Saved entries
%%

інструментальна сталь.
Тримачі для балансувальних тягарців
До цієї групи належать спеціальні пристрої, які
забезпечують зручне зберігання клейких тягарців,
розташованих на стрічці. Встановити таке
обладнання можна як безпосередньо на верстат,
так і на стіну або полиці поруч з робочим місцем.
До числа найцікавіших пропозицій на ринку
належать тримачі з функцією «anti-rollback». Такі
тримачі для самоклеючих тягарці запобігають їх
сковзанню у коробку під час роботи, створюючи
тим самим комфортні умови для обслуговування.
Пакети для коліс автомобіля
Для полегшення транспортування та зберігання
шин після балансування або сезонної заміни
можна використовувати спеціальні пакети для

%%
%%

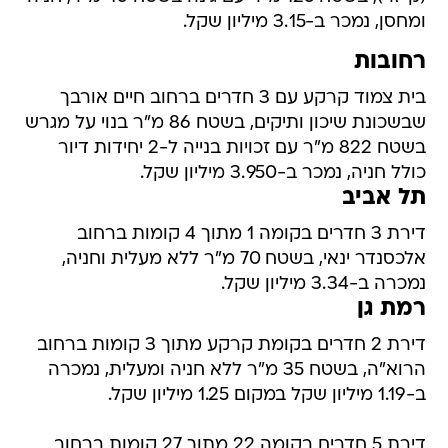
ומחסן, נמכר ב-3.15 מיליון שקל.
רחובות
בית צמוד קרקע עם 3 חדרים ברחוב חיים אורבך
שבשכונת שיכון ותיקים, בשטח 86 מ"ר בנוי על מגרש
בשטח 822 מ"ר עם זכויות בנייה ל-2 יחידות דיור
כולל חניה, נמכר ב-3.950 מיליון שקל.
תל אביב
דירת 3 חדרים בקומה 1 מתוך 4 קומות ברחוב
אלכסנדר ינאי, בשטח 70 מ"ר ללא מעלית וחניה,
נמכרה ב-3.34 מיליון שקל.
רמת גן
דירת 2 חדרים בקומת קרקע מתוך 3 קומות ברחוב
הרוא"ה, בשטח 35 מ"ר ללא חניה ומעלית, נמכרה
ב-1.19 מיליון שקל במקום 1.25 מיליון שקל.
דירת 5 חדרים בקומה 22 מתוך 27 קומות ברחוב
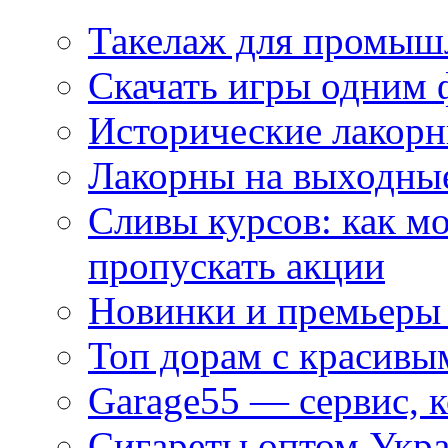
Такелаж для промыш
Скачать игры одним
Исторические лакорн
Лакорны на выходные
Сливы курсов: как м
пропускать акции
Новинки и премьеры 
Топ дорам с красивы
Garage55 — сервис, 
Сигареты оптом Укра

%%

▶ [EXERCISE AIM]
Wherever the word "ברחוב" appears in the data, return the whole line.

▶ [OUTPUT OF THE EXERCISE]
בית צמוד קרקע עם 3 חדרים ברחוב חיים אורבך
דירת 3 חדרים בקומה 1 מתוך 4 קומות ברחוב
דירת 2 חדרים בקומת קרקע מתוך 3 קומות ברחוב
דירת 5 חדרים בקומה 22 מתוך 27 קומות ברחוב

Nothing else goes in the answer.